Bowel cancer is the third most common cancer in the United States, with nearly 41,000 people diagnosed with the disease each year in the country.
It’s also the third leading cause of cancer-related death for both men and women in the United States, according to cancer.organd is responsible for the deaths of around 50,000 people a year in the country.
As with any type of cancer, early detection often offers more treatment options. And, while a colonoscopy is the best way to find out if you have this cancer, there are also early signs that can help you detect if you need to be concerned.
But what are the symptoms of possible bowel cancer? We asked an expert to guide us…
What is bowel cancer?
Bowel cancer, also known as colorectal cancer, affects the large intestine, says Bowel Cancer UK.
The large intestine, also called the large intestine, is made up of the colon and the rectum.
When cells in the body begin to divide and multiply out of control, it leads to the development of cancer, says Cancer Research UK.
Although bowel cancer is more likely to develop in the large intestine than the small intestine, cancer of the small intestine can still occur.
The small intestine contains the duodenum, the part of the intestine that connects to the stomach, and the ileum, the part of the intestine that connects to the large intestine.
When cells become cancerous in the large intestine, they can spread to other parts of the body, such as the liver or lungs. This is called advanced bowel cancer.
What are the main symptoms of bowel cancer?
“Bowel cancer symptoms can be easy to miss, and people often attribute stool changes or inflammation to what they eat or to changes in their body as they age. . However, delaying seeking help can put people at risk. As with many cancers, bowel cancer is curable if detected early,” says Elizabeth Rogers, Associate Clinical Director and General Practitioner at Bupa UK.
“If you notice blood in your stool, changes in your stool, bloating, or abdominal pain after eating, see your doctor as soon as possible. Don’t delay, early diagnosis saves lives. Other symptoms can be unexplained weight loss and extreme fatigue for no reason.

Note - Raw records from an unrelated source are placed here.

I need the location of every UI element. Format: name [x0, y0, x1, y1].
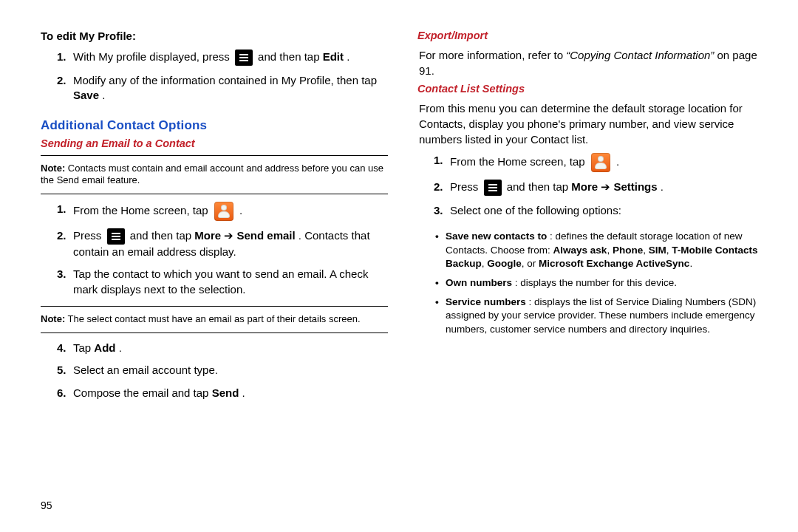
- edit-profile-heading: To edit My Profile:: [41, 30, 388, 42]
- page-number: 95: [41, 499, 52, 511]
- paragraph: For more information, refer to “Copying …: [417, 47, 765, 78]
- step-number: 2.: [57, 73, 73, 103]
- step-number: 1.: [57, 202, 73, 221]
- text: ,: [643, 245, 649, 256]
- bold-text: Save: [73, 89, 99, 101]
- note-label: Note:: [41, 163, 65, 174]
- bold-text: SIM: [649, 245, 666, 256]
- bold-text: Phone: [613, 245, 643, 256]
- step-body: Modify any of the information contained …: [73, 73, 388, 103]
- text: From the Home screen, tap: [450, 155, 588, 168]
- text: .: [119, 341, 122, 354]
- menu-icon: [484, 180, 502, 196]
- text: .: [661, 180, 664, 193]
- text: Press: [450, 180, 482, 193]
- bullet-body: Save new contacts to : defines the defau…: [446, 230, 765, 270]
- note-text: The select contact must have an email as…: [68, 313, 361, 324]
- text: .: [616, 155, 619, 168]
- bullet-icon: •: [435, 230, 446, 270]
- list-item: • Save new contacts to : defines the def…: [417, 227, 765, 273]
- text: .: [242, 386, 245, 399]
- text: and then tap: [258, 50, 323, 63]
- divider: [41, 306, 388, 307]
- manual-page: To edit My Profile: 1. With My profile d…: [0, 0, 798, 532]
- list-item: 2. Press and then tap More ➔ Settings .: [417, 177, 765, 200]
- note-box: Note: The select contact must have an em…: [41, 311, 388, 328]
- step-body: Select one of the following options:: [450, 203, 765, 218]
- subsection-heading: Export/Import: [417, 30, 765, 41]
- text: Press: [73, 229, 105, 242]
- text: Compose the email and tap: [73, 386, 212, 399]
- step-body: With My profile displayed, press and the…: [73, 50, 388, 66]
- bold-text: Service numbers: [446, 296, 526, 307]
- step-number: 2.: [434, 180, 450, 196]
- send-email-steps: 1. From the Home screen, tap . 2. Press …: [41, 199, 388, 301]
- step-body: From the Home screen, tap .: [450, 153, 765, 172]
- bold-text: Send email: [236, 229, 295, 242]
- list-item: 2. Modify any of the information contain…: [41, 70, 388, 108]
- step-number: 4.: [57, 341, 73, 355]
- step-number: 6.: [57, 386, 73, 400]
- list-item: 3. Tap the contact to which you want to …: [41, 264, 388, 301]
- step-number: 2.: [57, 228, 73, 259]
- step-number: 1.: [434, 153, 450, 172]
- contacts-app-icon: [214, 202, 233, 221]
- divider: [41, 194, 388, 194]
- bullet-icon: •: [435, 276, 446, 290]
- options-bullets: • Save new contacts to : defines the def…: [417, 227, 765, 339]
- list-item: • Own numbers : displays the number for …: [417, 273, 765, 293]
- bold-text: More: [194, 229, 221, 242]
- list-item: 6. Compose the email and tap Send .: [41, 383, 388, 405]
- step-body: Press and then tap More ➔ Settings .: [450, 180, 765, 196]
- list-item: 1. From the Home screen, tap .: [41, 199, 388, 225]
- bullet-body: Service numbers : displays the list of S…: [446, 296, 765, 336]
- step-body: Press and then tap More ➔ Send email . C…: [73, 228, 388, 259]
- text: From the Home screen, tap: [73, 204, 211, 216]
- bold-text: Add: [94, 341, 115, 354]
- bullet-body: Own numbers : displays the number for th…: [446, 276, 677, 290]
- bold-text: Microsoft Exchange ActiveSync: [539, 258, 689, 269]
- list-item: 3. Select one of the following options:: [417, 200, 765, 222]
- menu-icon: [235, 50, 253, 66]
- list-item: 1. With My profile displayed, press and …: [41, 47, 388, 70]
- text: Tap: [73, 341, 94, 354]
- bold-text: Send: [212, 386, 239, 399]
- text: .: [689, 258, 692, 269]
- list-item: • Service numbers : displays the list of…: [417, 293, 765, 339]
- italic-reference: “Copying Contact Information”: [566, 49, 714, 61]
- list-item: 1. From the Home screen, tap .: [417, 150, 765, 177]
- section-heading: Additional Contact Options: [41, 118, 388, 133]
- right-column: Export/Import For more information, refe…: [417, 30, 765, 517]
- send-email-steps-continued: 4. Tap Add . 5. Select an email account …: [41, 338, 388, 405]
- text: For more information, refer to: [419, 49, 566, 61]
- bold-text: Edit: [323, 50, 344, 63]
- list-item: 5. Select an email account type.: [41, 360, 388, 382]
- text: and then tap: [130, 229, 195, 242]
- arrow: ➔: [224, 229, 236, 242]
- note-label: Note:: [41, 313, 65, 324]
- contacts-app-icon: [591, 153, 610, 172]
- edit-profile-steps: 1. With My profile displayed, press and …: [41, 47, 388, 108]
- divider: [41, 155, 388, 156]
- text: ,: [607, 245, 613, 256]
- bold-text: Settings: [613, 180, 657, 193]
- step-body: Select an email account type.: [73, 363, 388, 378]
- bold-text: Google: [487, 258, 522, 269]
- text: , or: [522, 258, 539, 269]
- list-item: 2. Press and then tap More ➔ Send email …: [41, 225, 388, 264]
- step-number: 3.: [57, 267, 73, 297]
- step-body: Tap Add .: [73, 341, 388, 355]
- subsection-heading: Sending an Email to a Contact: [41, 137, 388, 149]
- text: With My profile displayed, press: [73, 50, 233, 63]
- text: Modify any of the information contained …: [73, 74, 377, 86]
- step-number: 3.: [434, 203, 450, 218]
- text: : displays the number for this device.: [515, 277, 677, 288]
- bold-text: More: [571, 180, 598, 193]
- step-number: 5.: [57, 363, 73, 378]
- text: .: [239, 204, 242, 216]
- text: .: [102, 89, 105, 101]
- note-text: Contacts must contain and email account …: [41, 163, 383, 185]
- left-column: To edit My Profile: 1. With My profile d…: [41, 30, 388, 517]
- divider: [41, 332, 388, 333]
- note-box: Note: Contacts must contain and email ac…: [41, 160, 388, 190]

Even if there is no blood, get checked
The detection of traces of blood is a warning symptom that should never be ignored. But that doesn’t mean it’s the only symptom, so even if there’s no blood, see your GP. “You should see your doctor as soon as possible for any changes in bowel movements, bloating, or abdominal pain after eating,” Rogers says.
Watch out for changes
When it comes to our bowel habits, what is normal for one person may be different for another. For example, some people have more bowel movements each day, while others have them much less frequently. A useful setting is to go for a consultation if any changes are noticed that result in something unusual for one’s own habits.
“I always advise people to be aware of what’s normal for them,” Rogers says, “and to be on the lookout for unexplained or persistent changes, which could be an indicator of cancer.”
What if you already have a history of suspicious digestive symptoms?
Digestive problems are very common and these symptoms do not always indicate bowel cancer. They can also result from conditions such as irritable bowel syndrome (IBS), food intolerances, or inflammatory bowel disorders, among other causes. This can make it difficult to know when to see a doctor again, especially if these bowel problems have persisted. However, Rogers says it’s important to “see your GP” if you notice any of the changes listed above. If anything seems unusual, different, or worrisome, it’s best to go for a checkup.
Are there people at higher risk for bowel cancer?
Rogers says bowel cancer is “rare before age 40,” but it’s possible at any age. Some people may be at higher risk, for example “if you have a family history of bowel cancer, if you have an inherited bowel disease such as familial adenomatous polyposis or hereditary nonpolyposis colorectal cancer, also known as Lynch Syndrome”.
People with long-standing inflammatory bowel diseases, such as Crohn’s disease or ulcerative colitis, or who have a history of benign growths (polyps or adenomas) may also be at higher risk. Rogers notes that other factors, such as obesity, smoking, a diet low in fiber or high in processed and red meats, and excessive alcohol consumption, may also be associated with higher rates of breast cancer. the intestine.
Are you showing symptoms? Go to a check-up
The disease can also affect healthy and fit people. Roberts is known for her passion for healthy living and for being an excellent runner. So everyone should get checked out if they have any symptoms.